Metamorphic engines have several options to choose from to construct the information needed for successful transformation and attachment. As described in Section 3, the designer can choose not to provide the information, or can choose to assume properties, encode the required information, or extract it.

Provide no information.

Choosing not to provide the information will restrict the designer's options for transformations. For example, one of the most commonly required pieces of information is a control-flow graph (CFG). A CFG is required to "rewire" the control flow if the starts of basic blocks are moved during transformation. So if a CFG is not available the malware author may not, in general, be able to add transformations that shrink or grow the program. Similar information, including register liveness and block-boundary information, are also commonly needed during transformation. Without them the engine designer is analogously restricted in the payload and engine code, and in the choice of transformations relating to registers and code blocks. This restriction is felt particularly keenly when implementing conditional transformations (see Section 4.4).

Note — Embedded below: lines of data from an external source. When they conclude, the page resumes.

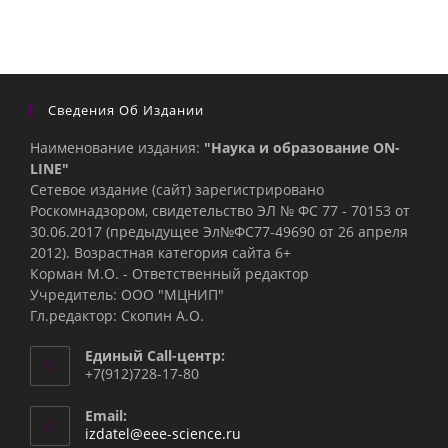
Сведения Об Издании
Наименование издания:
"Наука и образование ON-
LINE"
Сетевое издание (сайт) зарегистрировано
Роскомнадзором, свидетельство ЭЛ № ФС 77 - 70153 от
30.06.2017 (предыдущее Эл№ФC77-49690 от 26 апреля
2012). Возрастная категория сайта 6+
Корман М.О. - Ответственный редактор
Учредитель: ООО "МЦНИП"
Гл.редактор: Скопин А.О.
Единый Call-центр:
+7(912)728-17-80
Email:
Откроется
izdatel@eee-science.ru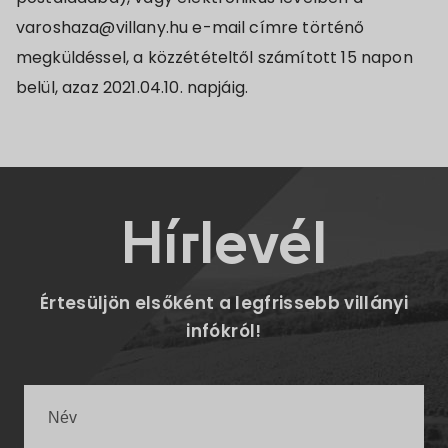
varoshaza@villany.hu e-mail címre történő
megküldéssel, a közzétételtől számított 15 napon
belül, azaz 2021.04.10. napjáig.
Hírlevél
Értesüljön elsőként a legfrissebb villányi
infókról!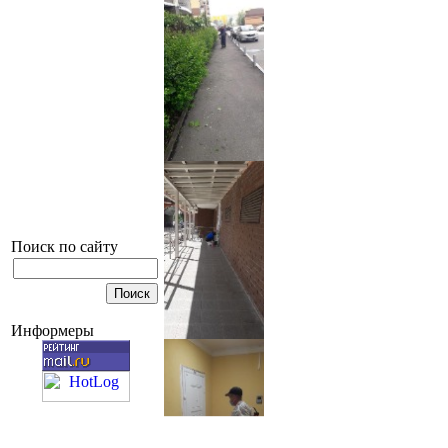
Поиск по сайту
Информеры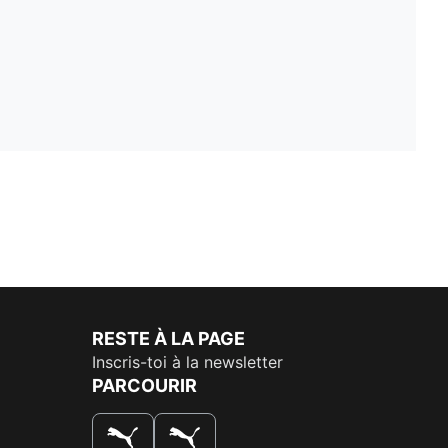
RESTE À LA PAGE
Inscris-toi à la newsletter
PARCOURIR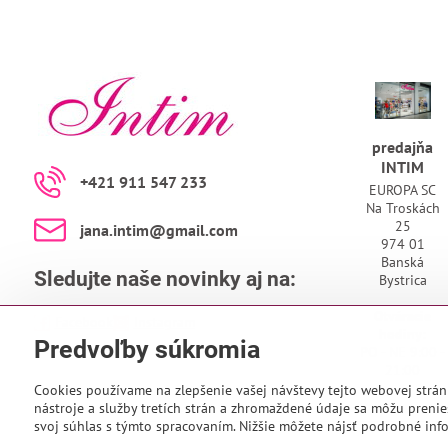
predajňa
INTIM
+421 911 547 233
EUROPA SC
Na Troskách
25
jana​.intim​@gmail​.com
974 01
Banská
Sledujte naše novinky aj na:
Bystrica
Otváracie
Facebook
Instagram
hodiny:
Predvoľby súkromia
PO - NE 9:00 -
21:00
Cookies používame na zlepšenie vašej návštevy tejto webovej strán
nástroje a služby tretích strán a zhromaždené údaje sa môžu prenies
svoj súhlas s týmto spracovaním. Nižšie môžete nájsť podrobné info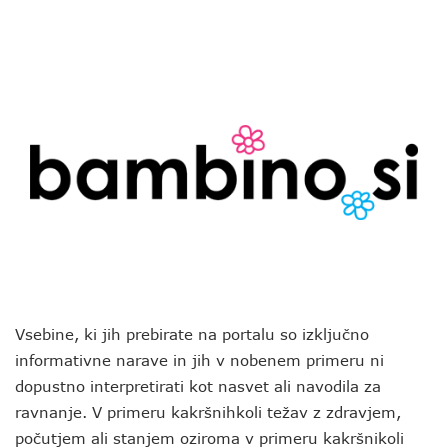
Vsebine, ki jih prebirate na portalu so izključno
informativne narave in jih v nobenem primeru ni
dopustno interpretirati kot nasvet ali navodila za
ravnanje. V primeru kakršnihkoli težav z zdravjem,
počutjem ali stanjem oziroma v primeru kakršnikoli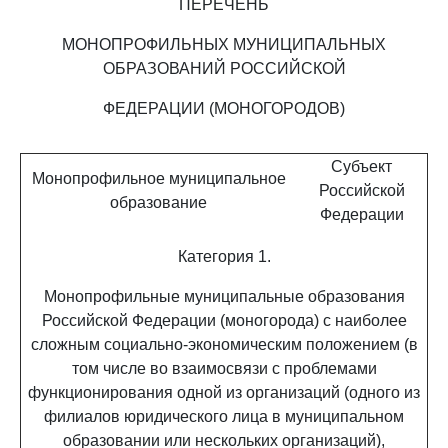
ПЕРЕЧЕНЬ
МОНОПРОФИЛЬНЫХ МУНИЦИПАЛЬНЫХ
ОБРАЗОВАНИЙ РОССИЙСКОЙ
ФЕДЕРАЦИИ (МОНОГОРОДОВ)
Субъект
Монопрофильное муниципальное
Российской
образование
Федерации
Категория 1.
Монопрофильные муниципальные образования
Российской Федерации (моногорода) с наиболее
сложным социально-экономическим положением (в
том числе во взаимосвязи с проблемами
функционирования одной из организаций (одного из
филиалов юридического лица в муниципальном
образовании или нескольких организаций),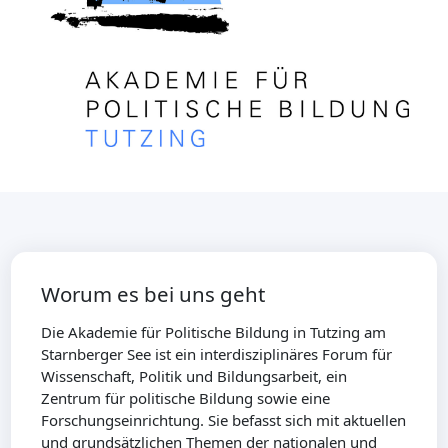
Worum es bei uns geht
Die Akademie für Politische Bildung in Tutzing am
Starnberger See ist ein interdisziplinäres Forum für
Wissenschaft, Politik und Bildungsarbeit, ein
Zentrum für politische Bildung sowie eine
Forschungseinrichtung. Sie befasst sich mit aktuellen
und grundsätzlichen Themen der nationalen und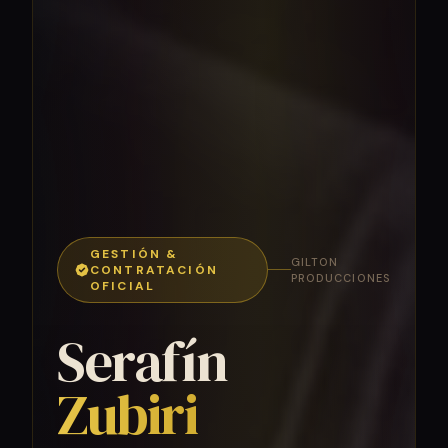
GESTIÓN &
GILTON
CONTRATACIÓN
PRODUCCIONES
OFICIAL
Serafín
Zubiri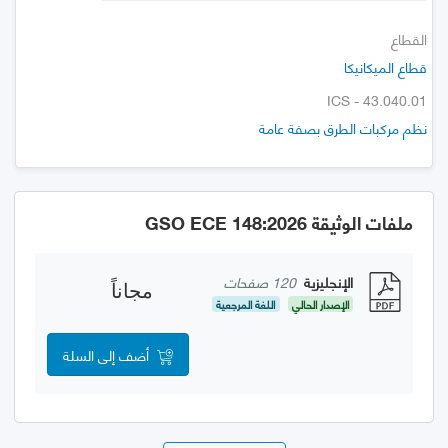
القطاع
قطاع الميكانيكا
ICS - 43.040.01
نظم مركبات الطرق بصفة عامة
ملفات الوثيقة GSO ECE 148:2026
الإنجليزية
120 صفحات
مجاناً
الإصدار الحالي
اللغة المرجعية
أضف إلى السلة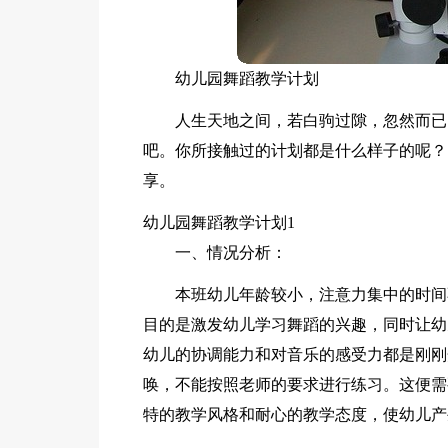
幼儿园舞蹈教学计划
人生天地之间，若白驹过隙，忽然而已
吧。你所接触过的计划都是什么样子的呢？
享。
幼儿园舞蹈教学计划1
一、情况分析：
本班幼儿年龄较小，注意力集中的时间
目的是激发幼儿学习舞蹈的兴趣，同时让幼
幼儿的协调能力和对音乐的感受力都是刚刚
唤，不能按照老师的要求进行练习。这便需
特的教学风格和耐心的教学态度，使幼儿产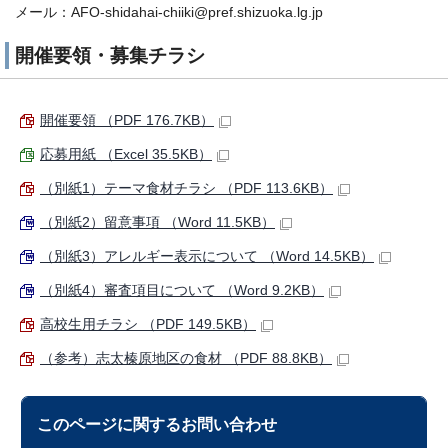
メール：AFO-shidahai-chiiki@pref.shizuoka.lg.jp
開催要領・募集チラシ
開催要領 （PDF 176.7KB）
応募用紙 （Excel 35.5KB）
（別紙1）テーマ食材チラシ （PDF 113.6KB）
（別紙2）留意事項 （Word 11.5KB）
（別紙3）アレルギー表示について （Word 14.5KB）
（別紙4）審査項目について （Word 9.2KB）
高校生用チラシ （PDF 149.5KB）
（参考）志太榛原地区の食材 （PDF 88.8KB）
このページに関する
お問い合わせ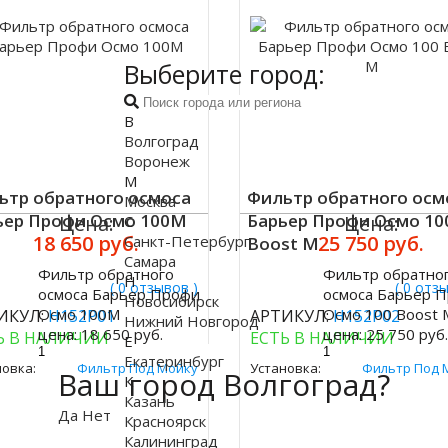
Выберите город:
В
Волгоград
Воронеж
М
ьтр обратного осмоса
Фильтр обратного осм
Москва
ьер Профи Осмо 100М
Барьер Профи Осмо 10
Цена:
Цена:
С
18 650 руб.
25 750 руб.
Санкт-Петербург
Boost М
Самара
Фильтр обратного
Фильтр обратно
Н
ить
Купить
( 0 отзывов )
( 0 отз
осмоса Барьер Профи
осмоса Барьер 
Новосибирск
Осмо 100М
Осмо 100 Boost 
ИКУЛ:
Н152Р01
АРТИКУЛ:
Н152Р02
Нижний Новгород
цена:
18 650 руб.
цена:
25 750 руб
Ь В НАЛИЧИИ
ЕСТЬ В НАЛИЧИИ
Е
Екатеринбург
новка:
Фильтр Под Мойку
Установка:
Фильтр Под 
Ваш город Волгоград?
К
Казань
Да
Нет
Красноярск
Калининград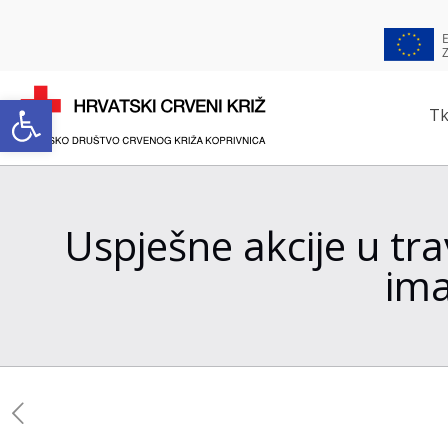
Open toolbar
Tk
Uspješne akcije u trav
ima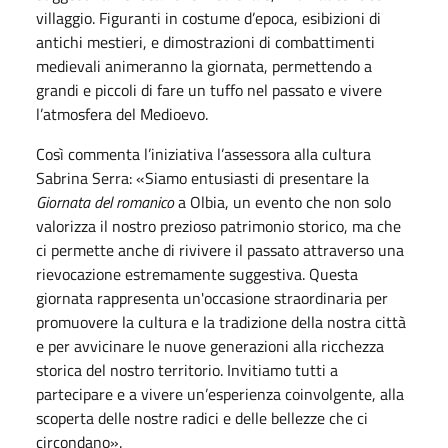
villaggio. Figuranti in costume d’epoca, esibizioni di
antichi mestieri, e dimostrazioni di combattimenti
medievali animeranno la giornata, permettendo a
grandi e piccoli di fare un tuffo nel passato e vivere
l’atmosfera del Medioevo.
Così commenta l’iniziativa l’assessora alla cultura
Sabrina Serra: «Siamo entusiasti di presentare la
Giornata del romanico
a Olbia, un evento che non solo
valorizza il nostro prezioso patrimonio storico, ma che
ci permette anche di rivivere il passato attraverso una
rievocazione estremamente suggestiva. Questa
giornata rappresenta un'occasione straordinaria per
promuovere la cultura e la tradizione della nostra città
e per avvicinare le nuove generazioni alla ricchezza
storica del nostro territorio. Invitiamo tutti a
partecipare e a vivere un’esperienza coinvolgente, alla
scoperta delle nostre radici e delle bellezze che ci
circondano».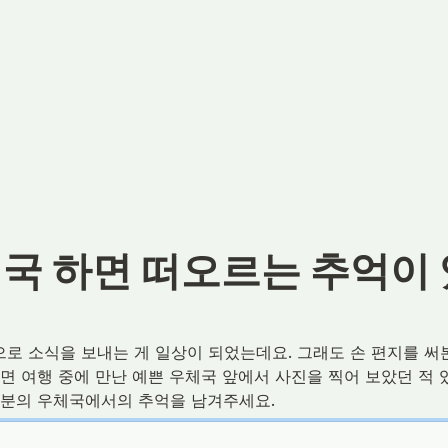
체국 하면 떠오르는 추억이
로 소식을 보내는 게 일상이 되었는데요. 그래도 손 편지를 써본
면 여행 중에 만난 예쁜 우체국 앞에서 사진을 찍어 보았던 적 있
러분의 우체국에서의 추억을 남겨주세요.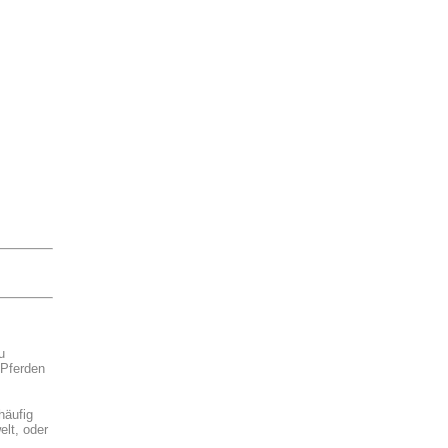
u
 Pferden
häufig
elt, oder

Restrictions on the transformations normally constrain the effects of metamorphism, reducing the variation and simplifying the problem of scanning. For example, without liveness, many expression transformations are not feasible, and then compiler techniques such as constant folding might be used to counteract variation-inducing transformations, thus assisting the scanner. In general, A number of other exact and approximate techniques were developed to assist anti-malware scanners in detecting metamorphic malware that uses these techniques. Code normalization techniques have been proposed to counter the code substitution and instruction reordering transformations (Lakhotia and Mohammed 2004; Bruschi, Martignoni et al. 2006; Walenstein, Mathur et al. 2006). Techniques based on analyzing the structure of the malware's code and its control-flow graph have also been studied to counter the effects of these and other transformations (Kruegel, Kirda et al. 2005; Bruschi, Martignoni et al. 2006) (Jha, Seshia et al. 2005).

Assumptions.

The designer can choose to encode certain assumptions within the engine, obviating the need for the information. Since code is written by the malware author herself, she can ascertain that the assumptions hold throughout her code. This choice simplifies construction, but restricts the code to only that which follows the assumptions. Furthermore, the choice may also make certain transformations more difficult, or even impossible. For example, if Analyze and Transform steps make use of the property "register eax is not live after a push eax", it needs to be preserved for it to work correctly again in its offspring. Thus the Transform organ must generally ensure that this property holds across all variants of the malware.

Encoding.

Hints or data may be encoded using a certain pattern of code. For instance, as it propagates, metamorphic malware can also carry a data structure encoding the malware's full CFG. Alternatively, it might encode only some hints in the code that tells it how to obtain the targets of an indirect jump or call instruction. The metamorphic engine can use the CFG for its analysis, transform the code, and create an encoding of the new CFG. The construction of the initial CFG can be done with special tools, or manually, before the malware is released.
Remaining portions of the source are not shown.